- PROVIDED RECORDS
====================
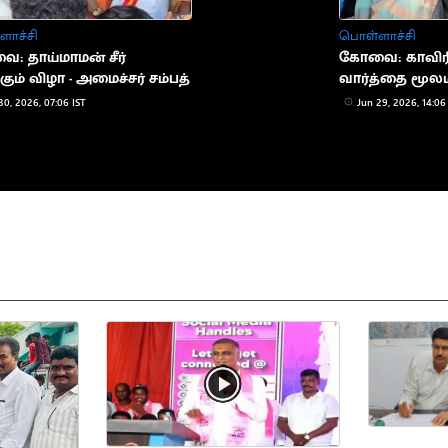
ாச்சி
பொள்ளாச்சி
: தாய்மாமன் சீர்
கோவை: காவிரி 
ும் விழா - அமைச்சர் சம்பத்
வார்த்தை மூலம
வேண்டும்
30, 2026, 07:06 IST
Jun 29, 2026, 14:06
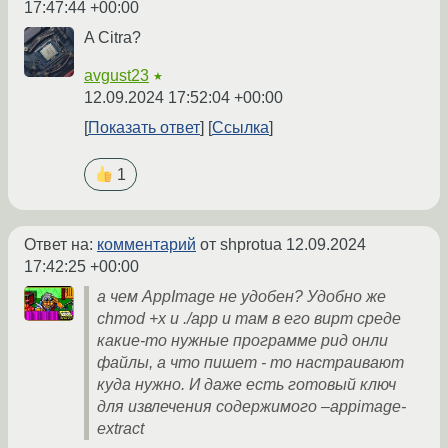
17:47:44 +00:00
A Citra?
avgust23
★
12.09.2024 17:52:04 +00:00
Показать ответ
Ссылка
1
Ответ на:
комментарий
от shprotua
12.09.2024
17:42:25 +00:00
а чем AppImage не удобен? Удобно же
chmod +x и ./app и там в его вирт среде
какие-то нужные программе рид онли
файлы, а что пишет - то настраивают
куда нужно. И даже есть готовый ключ
для извлечения содержимого –appimage-
extract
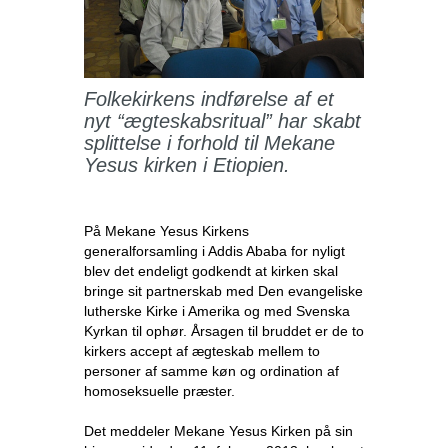
Folkekirkens indførelse af et
nyt “ægteskabsritual” har skabt
splittelse i forhold til Mekane
Yesus kirken i Etiopien.
På Mekane Yesus Kirkens
generalforsamling i Addis Ababa for nyligt
blev det endeligt godkendt at kirken skal
bringe sit partnerskab med Den evangeliske
lutherske Kirke i Amerika og med Svenska
Kyrkan til ophør. Årsagen til bruddet er de to
kirkers accept af ægteskab mellem to
personer af samme køn og ordination af
homoseksuelle præster.
Det meddeler Mekane Yesus Kirken på sin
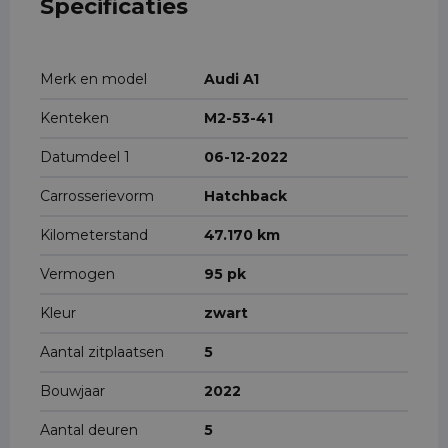
Specificaties
Merk en model
Audi A1
Kenteken
M2-53-41
Datumdeel 1
06-12-2022
Carrosserievorm
Hatchback
Kilometerstand
47.170 km
Vermogen
95 pk
Kleur
zwart
Aantal zitplaatsen
5
Bouwjaar
2022
Aantal deuren
5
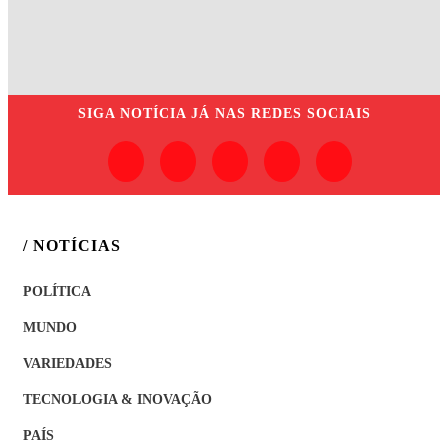
SIGA
NOTÍCIA JÁ
NAS REDES SOCIAIS
/ NOTÍCIAS
POLÍTICA
MUNDO
VARIEDADES
TECNOLOGIA & INOVAÇÃO
PAÍS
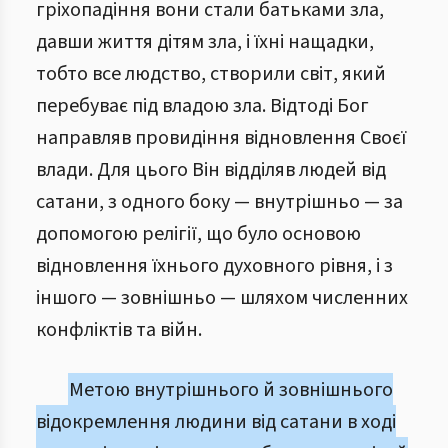
гріхопадіння вони стали батьками зла,
давши життя дітям зла, і їхні нащадки,
тобто все людство, створили світ, який
перебуває під владою зла. Відтоді Бог
направляв провидіння відновлення Своєї
влади. Для цього Він відділяв людей від
сатани, з одного боку — внутрішньо — за
допомогою релігії, що було основою
відновлення їхнього духовного рівня, і з
іншого — зовнішньо — шляхом численних
конфліктів та війн.
Метою внутрішнього й зовнішнього
відокремлення людини від сатани в ході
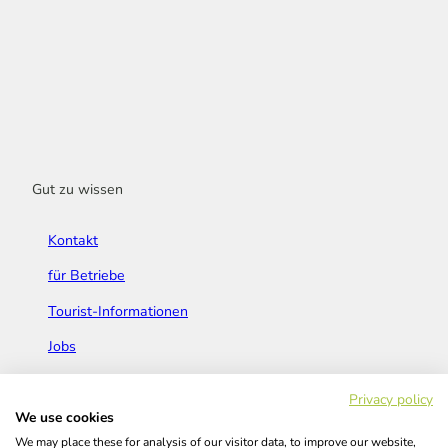
Gut zu wissen
Kontakt
für Betriebe
Tourist-Informationen
Jobs
Broschüren & Flyer
Privacy policy
We use cookies
We may place these for analysis of our visitor data, to improve our website,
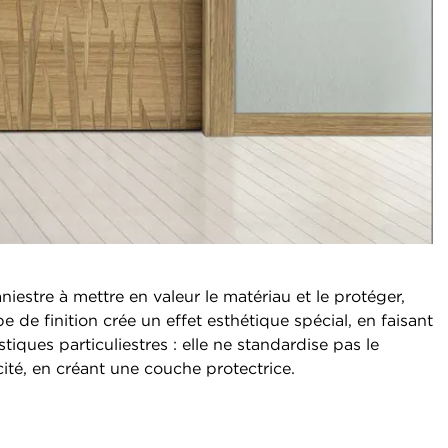
aniestre à mettre en valeur le matériau et le protéger,
pe de finition crée un effet esthétique spécial, en faisant
stiques particuliestres : elle ne standardise pas le
cité, en créant une couche protectrice.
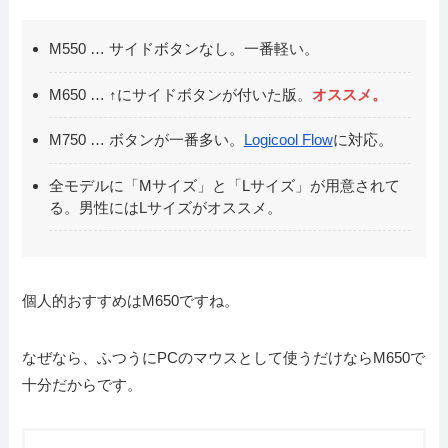
M550 … サイドボタンなし。一番軽い。
M650 … ↑にサイドボタンが付いた版。
オススメ。
M750 … ボタンが一番多い。
Logicool Flow
に対応。
全モデルに「Mサイズ」と「Lサイズ」が用意されて
る。男性にはLサイズがオススメ。
個人的おすすめはM650ですね。
なぜなら、ふつうにPCのマウスとして使うだけならM650で
十分だからです。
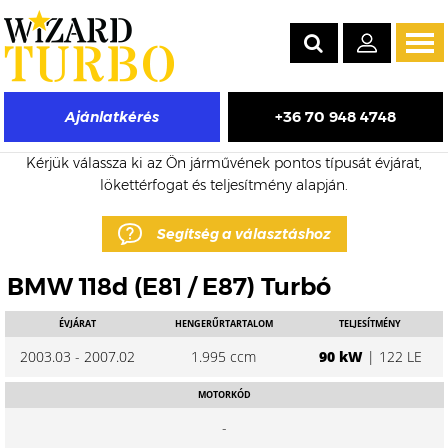
Tog
navi
+36 70 948 4748
Ajánlatkérés
BMW 118d eladó turbó árak
Kérjük válassza ki az Ön járművének pontos típusát évjárat,
lökettérfogat és teljesítmény alapján.
Segítség a választáshoz
BMW 118d (E81 / E87) Turbó
ÉVJÁRAT
HENGERŰRTARTALOM
TELJESÍTMÉNY
2003.03 - 2007.02
1.995 ccm
90 kW
| 122 LE
MOTORKÓD
-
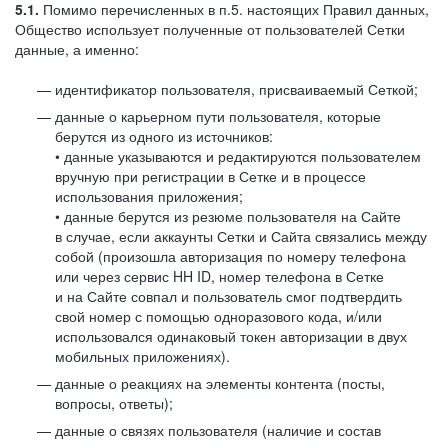
5.1.
Помимо перечисленных в п.5. настоящих Правил данных,
Общество использует полученные от пользователей Сетки
данные, а именно:
идентификатор пользователя, присваиваемый Сеткой;
данные о карьерном пути пользователя, которые
берутся из одного из источников:
• данные указываются и редактируются пользователем
вручную при регистрации в Сетке и в процессе
использования приложения;
• данные берутся из резюме пользователя на Сайте
в случае, если аккаунты Сетки и Сайта связались между
собой (произошла авторизация по номеру телефона
или через сервис HH ID, номер телефона в Сетке
и на Сайте совпал и пользователь смог подтвердить
свой номер с помощью одноразового кода, и/или
использовался одинаковый токен авторизации в двух
мобильных приложениях).
данные о реакциях на элементы контента (посты,
вопросы, ответы);
данные о связях пользователя (наличие и состав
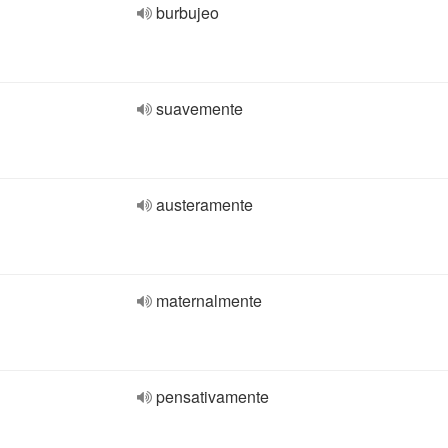
burbujeo
suavemente
austeramente
maternalmente
pensativamente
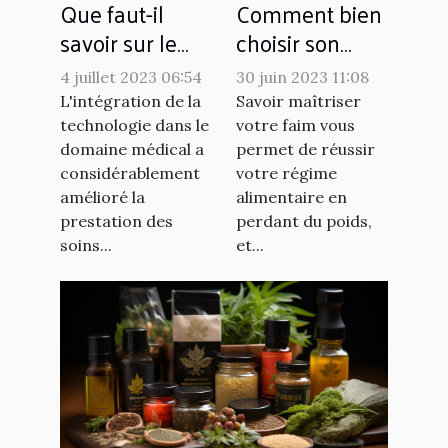
Que faut-il
Comment bien
savoir sur le
choisir son
télésecrétariat
coupe faim ?
4 juillet 2023 06:54
30 juin 2023 11:08
médical
L'intégration de la
Savoir maîtriser
technologie dans le
votre faim vous
domaine médical a
permet de réussir
considérablement
votre régime
amélioré la
alimentaire en
prestation des
perdant du poids,
soins...
et...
====================
- YOUR INSTRUCTIONS
What you return must be the lines above that run from the line with "и редактируются пользователем" to the line with "вопросы, ответы);", inclusive, each copied exactly.

- EXERCISE SOLUTION
• данные указываются и редактируются пользователем
вручную при регистрации в Сетке и в процессе
использования приложения;
• данные берутся из резюме пользователя на Сайте
в случае, если аккаунты Сетки и Сайта связались между
собой (произошла авторизация по номеру телефона
или через сервис HH ID, номер телефона в Сетке
и на Сайте совпал и пользователь смог подтвердить
свой номер с помощью одноразового кода, и/или
использовался одинаковый токен авторизации в двух
мобильных приложениях).
данные о реакциях на элементы контента (посты,
вопросы, ответы);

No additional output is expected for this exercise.